The Tucson Winter Chamber Music Festival continued last night at the TCC Leo Rich Theatre. It concludes
with a different program tomorrow at 3 p.m. By James Reel
The Arizona Daily Star
If the Tucson Winter Chamber Music Festival gets any more warm and fuzzy, the audience may break out in a rash.
The backstage conviviality among the visiting musicians and local organizers, the enthusiasm of the subscription audience - all this is genuine, not the superficial California kissy-face that masks boredom and routine at other festivals. And now that honest affability suffuses the programming, too.
Even composer Gerard Schurmann is getting in on the act. His Piano Quartet No. 2, commissioned especially for this festival, was premiered last night by the Los Angeles Piano Quartet. In mood and material, the work stands in contrast to its 1986 predecessor, a dour yet moving tribute to a deceased music critic. Schurmann's first piano quartet, by the way, was performed here four years ago by the L.A. group, and is available on one of the festival's souvenir CDs.

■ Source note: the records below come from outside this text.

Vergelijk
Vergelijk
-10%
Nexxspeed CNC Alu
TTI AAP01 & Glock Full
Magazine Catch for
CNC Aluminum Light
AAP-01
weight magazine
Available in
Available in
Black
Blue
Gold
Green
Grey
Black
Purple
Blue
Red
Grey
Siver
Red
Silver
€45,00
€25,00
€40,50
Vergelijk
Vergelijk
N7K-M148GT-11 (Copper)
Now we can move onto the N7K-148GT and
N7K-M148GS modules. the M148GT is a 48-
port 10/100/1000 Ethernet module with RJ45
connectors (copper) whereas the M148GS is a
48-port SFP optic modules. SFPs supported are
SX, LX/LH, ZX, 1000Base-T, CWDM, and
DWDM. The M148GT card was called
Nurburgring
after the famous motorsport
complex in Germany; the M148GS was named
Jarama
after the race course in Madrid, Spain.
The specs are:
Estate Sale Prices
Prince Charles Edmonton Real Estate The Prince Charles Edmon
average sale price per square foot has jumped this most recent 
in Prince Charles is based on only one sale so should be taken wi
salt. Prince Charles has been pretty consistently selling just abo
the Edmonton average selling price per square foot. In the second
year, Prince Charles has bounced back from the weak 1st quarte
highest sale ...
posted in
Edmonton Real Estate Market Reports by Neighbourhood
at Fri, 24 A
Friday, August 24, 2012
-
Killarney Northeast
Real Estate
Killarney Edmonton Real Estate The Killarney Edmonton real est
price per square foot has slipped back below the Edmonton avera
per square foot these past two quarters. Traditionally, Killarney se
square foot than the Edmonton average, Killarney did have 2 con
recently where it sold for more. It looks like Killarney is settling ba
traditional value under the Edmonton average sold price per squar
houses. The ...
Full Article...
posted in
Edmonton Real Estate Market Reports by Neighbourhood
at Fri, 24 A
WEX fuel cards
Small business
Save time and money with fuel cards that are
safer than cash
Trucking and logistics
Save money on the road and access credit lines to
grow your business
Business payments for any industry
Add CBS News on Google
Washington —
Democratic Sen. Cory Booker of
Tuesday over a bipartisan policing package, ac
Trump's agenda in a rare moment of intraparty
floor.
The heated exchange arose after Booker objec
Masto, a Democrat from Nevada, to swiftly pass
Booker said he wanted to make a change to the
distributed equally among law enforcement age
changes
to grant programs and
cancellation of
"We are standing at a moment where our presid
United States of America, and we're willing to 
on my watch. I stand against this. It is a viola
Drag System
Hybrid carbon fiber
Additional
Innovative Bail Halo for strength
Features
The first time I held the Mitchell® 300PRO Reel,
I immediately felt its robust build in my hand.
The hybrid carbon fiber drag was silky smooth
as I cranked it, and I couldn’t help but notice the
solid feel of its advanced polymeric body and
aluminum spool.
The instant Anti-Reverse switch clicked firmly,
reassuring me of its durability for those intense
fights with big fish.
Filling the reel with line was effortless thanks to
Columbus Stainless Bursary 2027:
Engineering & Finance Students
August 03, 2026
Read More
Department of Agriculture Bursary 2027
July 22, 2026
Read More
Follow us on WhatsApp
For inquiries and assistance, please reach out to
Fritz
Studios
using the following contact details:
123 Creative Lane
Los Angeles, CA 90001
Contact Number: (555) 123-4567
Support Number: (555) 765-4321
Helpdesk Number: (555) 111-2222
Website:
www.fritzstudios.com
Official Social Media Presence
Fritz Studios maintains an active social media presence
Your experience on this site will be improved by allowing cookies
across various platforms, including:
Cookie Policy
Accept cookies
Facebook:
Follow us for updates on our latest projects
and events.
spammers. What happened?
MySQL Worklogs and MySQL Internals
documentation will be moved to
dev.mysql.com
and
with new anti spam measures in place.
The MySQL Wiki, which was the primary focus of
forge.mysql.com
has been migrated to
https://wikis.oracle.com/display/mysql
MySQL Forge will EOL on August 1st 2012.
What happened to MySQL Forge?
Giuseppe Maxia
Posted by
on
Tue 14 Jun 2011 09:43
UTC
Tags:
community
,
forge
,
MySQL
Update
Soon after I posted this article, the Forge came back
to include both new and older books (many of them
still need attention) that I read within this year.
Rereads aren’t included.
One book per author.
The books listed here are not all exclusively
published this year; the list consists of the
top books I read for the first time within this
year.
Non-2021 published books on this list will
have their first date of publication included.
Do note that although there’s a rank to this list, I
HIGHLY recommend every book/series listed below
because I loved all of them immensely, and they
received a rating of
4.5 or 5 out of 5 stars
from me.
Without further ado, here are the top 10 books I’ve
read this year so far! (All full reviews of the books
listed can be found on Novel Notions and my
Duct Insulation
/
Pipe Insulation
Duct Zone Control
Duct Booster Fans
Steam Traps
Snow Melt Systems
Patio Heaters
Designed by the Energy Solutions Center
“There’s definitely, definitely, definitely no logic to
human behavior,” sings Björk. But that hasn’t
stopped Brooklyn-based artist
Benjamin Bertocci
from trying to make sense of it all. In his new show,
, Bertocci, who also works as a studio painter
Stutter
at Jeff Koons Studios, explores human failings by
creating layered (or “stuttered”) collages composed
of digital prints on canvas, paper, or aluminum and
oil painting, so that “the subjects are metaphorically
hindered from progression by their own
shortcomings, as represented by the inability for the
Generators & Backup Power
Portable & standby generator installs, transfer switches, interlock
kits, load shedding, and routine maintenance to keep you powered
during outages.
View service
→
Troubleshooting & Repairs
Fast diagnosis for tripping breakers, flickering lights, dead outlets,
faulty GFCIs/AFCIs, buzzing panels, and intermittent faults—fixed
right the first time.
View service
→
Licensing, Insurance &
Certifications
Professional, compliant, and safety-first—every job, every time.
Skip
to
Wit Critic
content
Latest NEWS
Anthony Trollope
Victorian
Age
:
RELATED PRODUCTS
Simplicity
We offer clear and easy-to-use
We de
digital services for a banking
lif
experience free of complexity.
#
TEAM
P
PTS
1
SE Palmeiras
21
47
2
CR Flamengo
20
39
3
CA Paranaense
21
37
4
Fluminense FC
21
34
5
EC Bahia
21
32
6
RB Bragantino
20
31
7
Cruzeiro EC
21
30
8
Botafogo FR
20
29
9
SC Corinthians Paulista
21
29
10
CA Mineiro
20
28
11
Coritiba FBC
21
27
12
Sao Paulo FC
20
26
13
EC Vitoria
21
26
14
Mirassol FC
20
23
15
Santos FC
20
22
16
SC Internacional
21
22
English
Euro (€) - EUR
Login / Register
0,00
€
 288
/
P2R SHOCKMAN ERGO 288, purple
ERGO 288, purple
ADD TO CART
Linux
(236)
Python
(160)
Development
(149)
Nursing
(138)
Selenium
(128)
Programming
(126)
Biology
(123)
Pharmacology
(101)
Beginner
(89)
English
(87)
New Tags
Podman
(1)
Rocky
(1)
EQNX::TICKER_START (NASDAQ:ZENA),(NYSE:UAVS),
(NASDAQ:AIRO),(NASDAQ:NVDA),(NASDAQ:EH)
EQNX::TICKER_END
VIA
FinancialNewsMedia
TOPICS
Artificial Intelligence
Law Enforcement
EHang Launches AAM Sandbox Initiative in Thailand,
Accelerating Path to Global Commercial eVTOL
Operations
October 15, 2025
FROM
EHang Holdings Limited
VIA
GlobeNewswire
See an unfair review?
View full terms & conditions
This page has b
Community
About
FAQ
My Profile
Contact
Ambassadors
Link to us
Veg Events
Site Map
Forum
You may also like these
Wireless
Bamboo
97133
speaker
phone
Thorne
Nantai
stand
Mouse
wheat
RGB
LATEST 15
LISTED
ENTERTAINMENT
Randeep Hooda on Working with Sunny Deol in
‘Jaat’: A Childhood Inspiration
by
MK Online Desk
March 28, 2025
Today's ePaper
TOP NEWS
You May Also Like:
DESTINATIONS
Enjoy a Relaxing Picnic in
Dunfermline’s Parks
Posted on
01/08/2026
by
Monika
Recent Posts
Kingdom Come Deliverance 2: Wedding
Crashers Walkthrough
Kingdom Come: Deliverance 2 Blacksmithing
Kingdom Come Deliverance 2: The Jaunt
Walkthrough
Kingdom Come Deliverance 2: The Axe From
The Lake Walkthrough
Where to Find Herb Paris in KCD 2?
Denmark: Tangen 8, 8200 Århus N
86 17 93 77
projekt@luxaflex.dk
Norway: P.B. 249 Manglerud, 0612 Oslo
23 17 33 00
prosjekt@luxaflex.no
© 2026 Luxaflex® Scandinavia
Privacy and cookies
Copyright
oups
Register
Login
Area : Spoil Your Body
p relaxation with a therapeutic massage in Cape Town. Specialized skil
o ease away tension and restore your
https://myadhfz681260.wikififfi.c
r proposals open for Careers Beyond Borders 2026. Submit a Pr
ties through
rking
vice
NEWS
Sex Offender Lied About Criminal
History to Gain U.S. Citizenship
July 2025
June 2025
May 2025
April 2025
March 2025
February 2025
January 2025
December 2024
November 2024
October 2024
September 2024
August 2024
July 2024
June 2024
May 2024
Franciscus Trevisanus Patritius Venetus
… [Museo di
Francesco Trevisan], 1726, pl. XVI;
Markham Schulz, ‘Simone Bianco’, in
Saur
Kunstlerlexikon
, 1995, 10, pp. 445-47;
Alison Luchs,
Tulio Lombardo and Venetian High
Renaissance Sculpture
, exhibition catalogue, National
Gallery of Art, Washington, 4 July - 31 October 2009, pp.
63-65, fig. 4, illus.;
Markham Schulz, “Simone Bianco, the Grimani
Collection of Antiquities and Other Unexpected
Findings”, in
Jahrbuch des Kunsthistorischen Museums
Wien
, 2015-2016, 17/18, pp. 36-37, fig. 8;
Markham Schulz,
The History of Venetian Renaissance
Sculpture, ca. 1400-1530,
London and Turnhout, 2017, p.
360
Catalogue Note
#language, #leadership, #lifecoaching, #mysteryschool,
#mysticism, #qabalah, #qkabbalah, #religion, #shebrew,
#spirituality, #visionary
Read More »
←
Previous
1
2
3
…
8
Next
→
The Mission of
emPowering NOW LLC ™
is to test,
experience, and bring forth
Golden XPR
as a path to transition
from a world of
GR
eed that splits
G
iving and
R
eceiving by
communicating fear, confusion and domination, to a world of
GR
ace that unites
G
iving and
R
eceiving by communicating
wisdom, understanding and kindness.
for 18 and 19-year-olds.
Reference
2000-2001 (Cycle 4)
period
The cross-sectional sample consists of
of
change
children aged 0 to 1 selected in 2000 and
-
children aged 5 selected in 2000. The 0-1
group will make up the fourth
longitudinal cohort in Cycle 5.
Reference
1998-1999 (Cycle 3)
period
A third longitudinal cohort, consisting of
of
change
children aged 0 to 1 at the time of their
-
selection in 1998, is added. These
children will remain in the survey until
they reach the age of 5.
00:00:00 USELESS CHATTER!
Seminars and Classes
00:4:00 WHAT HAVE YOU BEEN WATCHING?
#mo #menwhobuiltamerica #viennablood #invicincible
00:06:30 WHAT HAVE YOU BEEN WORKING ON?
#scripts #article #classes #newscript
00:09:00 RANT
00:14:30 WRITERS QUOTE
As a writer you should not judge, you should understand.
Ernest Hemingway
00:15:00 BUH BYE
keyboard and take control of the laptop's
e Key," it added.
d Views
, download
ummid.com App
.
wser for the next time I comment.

The new work opens with a melody of almost Brahmsian warmth and breadth. The theme's permutations are occasionally playful, often reflective, sometimes troubled, but never as threnodic as anything in the earlier quartet. Most of the second movement employs a lyricism defined by long, placid melodic lines rather than sweetness and light. A vigorous fugue dips in and out of the finale.
This is a work of fine structural craftsmanship and more surface appeal than one might expect. With sure preparation, careful balance and apparent sympathy for the style, the Los Angeles Piano Quartet delivered a persuasive performance.
Benjamin Britten's ``A Birthday Hansel'' opened the concert. It's not as austere as Britten's other late works, probably because this was written for the 75th birthday of England's beloved Queen Mum. Soprano Jennifer Foster and harpist Katerina Englichová offered a beguiling reading.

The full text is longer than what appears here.